If you are anything like me, you never have to worry about having extra avocados lying around the kitchen because extra avocados are quickly and easily made into guacamole, which will not last long.  But if for some reason you do find yourself with an avocado or two kicking around and want to try something different, I can safely report that an avocado waffle is not a bad way to go.

Yes, that’s right, an avocado waffle.  I’m not sure where the inspiration sprang from but somewhere between leaving work and arriving at home I had decided that the chicken I was planning on cooking for dinner would not be made into a taco or quesadilla and served with guacamole.  No, it would be layered on top of a waffle full of avocado.  The flavor of the waffle is not thoroughly unusual but the appearance is kind of neat, with a greenish hue to the interior of the otherwise golden waffle.

The topping is an avocado sauce made with avocado, Satsuma orange* and lime juice, garlic, fresno pepper, and corn oil.  While this was a good dinner, it would also be a pretty good brunch option.

Satsuma Orange

*The Satsuma orange was new to me when I saw it in the market the other day.  Some research tells me that it is closely related to the Clementine and it certainly seems that way, both in flavor and in the ease in which the peel is removed.

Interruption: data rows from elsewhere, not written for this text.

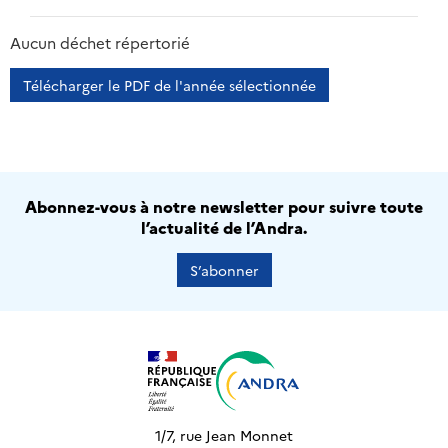
2013
2014
2015
2016
Aucun déchet répertorié
Télécharger le PDF de l'année sélectionnée
Abonnez-vous à notre newsletter pour suivre toute
l’actualité de l’Andra.
S’abonner
1/7, rue Jean Monnet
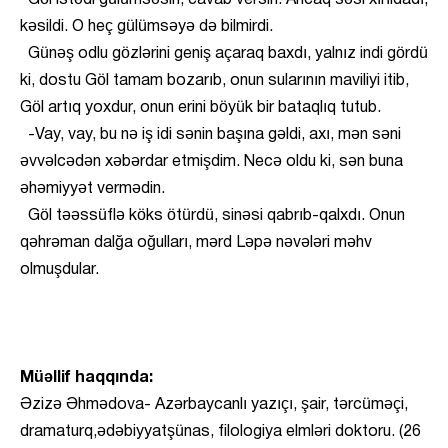
Göl istədi gülümsəsin, cavab versin. Ancaq səsi xırıldadı,
kəsildi. O heç gülümsəyə də bilmirdi.
Günəş odlu gözlərini geniş açaraq baxdı, yalnız indi gördü
ki, dostu Göl tamam bozarıb, onun sularının maviliyi itib,
Göl artıq yoxdur, onun erini böyük bir bataqlıq tutub.
-Vay, vay, bu nə iş idi sənin başına gəldi, axı, mən səni
əvvəlcədən xəbərdar etmişdim. Necə oldu ki, sən buna
əhəmiyyət vermədin.
Göl təəssüflə köks ötürdü, sinəsi qabrıb-qalxdı. Onun
qəhrəman dalğa oğulları, mərd Ləpə nəvələri məhv
olmuşdular.
Müəllif haqqında:
Əzizə Əhmədova- Azərbaycanlı yazıçı, şair, tərcüməçi,
dramaturq,ədəbiyyatşünas, filologiya elmləri doktoru. (26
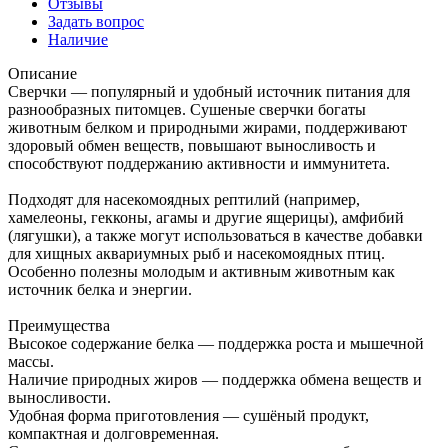
Отзывы
Задать вопрос
Наличие
Описание
Сверчки — популярный и удобный источник питания для
разнообразных питомцев. Сушеные сверчки богаты
животным белком и природными жирами, поддерживают
здоровый обмен веществ, повышают выносливость и
способствуют поддержанию активности и иммунитета.
Подходят для насекомоядных рептилий (например,
хамелеоны, гекконы, агамы и другие ящерицы), амфибий
(лягушки), а также могут использоваться в качестве добавки
для хищных аквариумных рыб и насекомоядных птиц.
Особенно полезны молодым и активным животным как
источник белка и энергии.
Преимущества
Высокое содержание белка — поддержка роста и мышечной
массы.
Наличие природных жиров — поддержка обмена веществ и
выносливости.
Удобная форма приготовления — сушёный продукт,
компактная и долговременная.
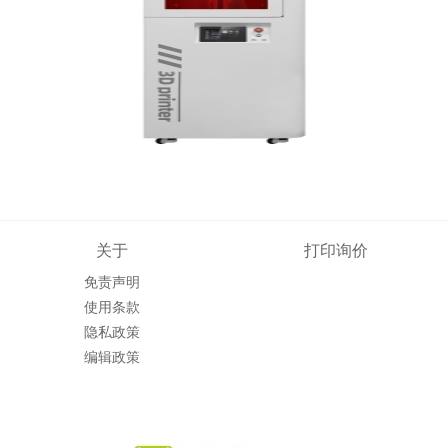
关于
打印询价
免责声明
使用条款
隐私政策
编辑政策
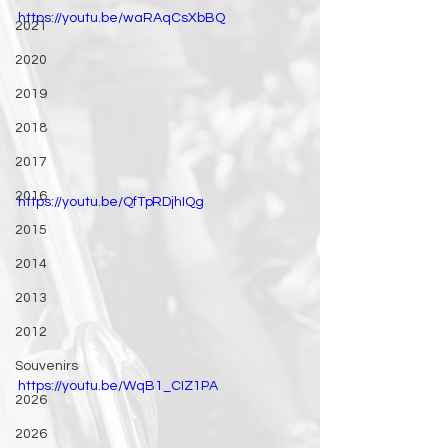
https://youtu.be/waRAqCsXbBQ
2021
2020
2019
2018
2017
2016
https://youtu.be/QfTpRDjhIQg
2015
2014
2013
2012
Souvenirs
https://youtu.be/WqB1_CIZ1PA
2026
2026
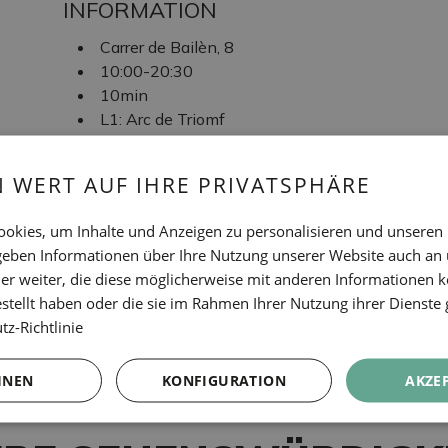
INFORMATION
Carrer de Bailèn, 8
10:00-20:30
10min
L1: Arc de Triomf
TAGS
N WERT AUF IHRE PRIVATSPHÄRE
Subkultur
okies, um Inhalte und Anzeigen zu personalisieren und unseren
 geben Informationen über Ihre Nutzung unserer Website auch an
GIGAMESH
er weiter, die diese möglicherweise mit anderen Informationen k
estellt haben oder die sie im Rahmen Ihrer Nutzung ihrer Dienst
z-Richtlinie
HNEN
KONFIGURATION
AKZE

Cocktail of choice: the December Stormy

Avocado Waffles topped with Citrus Chicken and Guacamole Sauce

Interior View of Waffle

  • 1 teaspoon fresh ground black pepper
  • ½ teaspoon salt
  • ½ teaspoon cumin
  • ½ teaspoon chile powder
  • ¼ teaspoon cinnamon
  • ¾ pound boneless, skinless chicken thighs, sliced thin
  • 2 cloves garlic, one sliced thin, one chopped
  • ½ cup freshly squeezed orange juice
  • ½ cup freshly squeezed lime juice
  • ¼ cup ginger beer
  • 2 avocados, one mashed and one chopped
  • ¾ cup flour
  • ½ cup cornmeal
  • 3 teaspoon baking powder
  • 1 tablespoon sugar
  • ½ teaspoon salt
  • ½ cup milk
  • 1 egg
  • 1 fresno pepper, diced
  • 3 tablespoon corn oil
  • 1 small red onion, sliced very thinly
  1. Combine spices and pour over chicken thighs in a large bowl and toss to coat.
  2. In a heavy skillet, heat oil and cook the sliced garlic clove until starting to brown.  Add chicken and cook for several minutes.  Add orange juice, ¼ cup of the lime juice, and the ginger beer.  Cover and cook for 12 to 15 minutes.
  3. Combine the flour, cornmeal, baking powder, sugar, and salt in a large bowl and whisk.  Add ½ cup of mashed avocado (should be about one avocado), milk, and egg and combine until a lumpy batter forms.  Heat waffle iron and cook to your preference.
  4. In a food processor, combine the remaining avocado, lime juice, garlic, and fresno pepper.  Turn on and with machine running, pour in oil until combined.
  5. Serve by piling chicken on waffle, topping with guacamole sauce and thinly shaved red onion.

December Stormy

In Uncategorized on December 1, 2009 at 8:18 pm
This highball riffs on the Dark ‘n’ Stormy, combining a potent dark liquor with ginger beer for a refreshing drink for late autumn.
  • 2 oz bourbon
  • 1 oz Satsuma orange juice
  • ½ oz triple sec
  • ½ oz lime juice

Stir bourbon, Satsuma orange, triple sec, and lime juice in highball glass filled with ice.  Top with ginger beer and a twist of orange zest.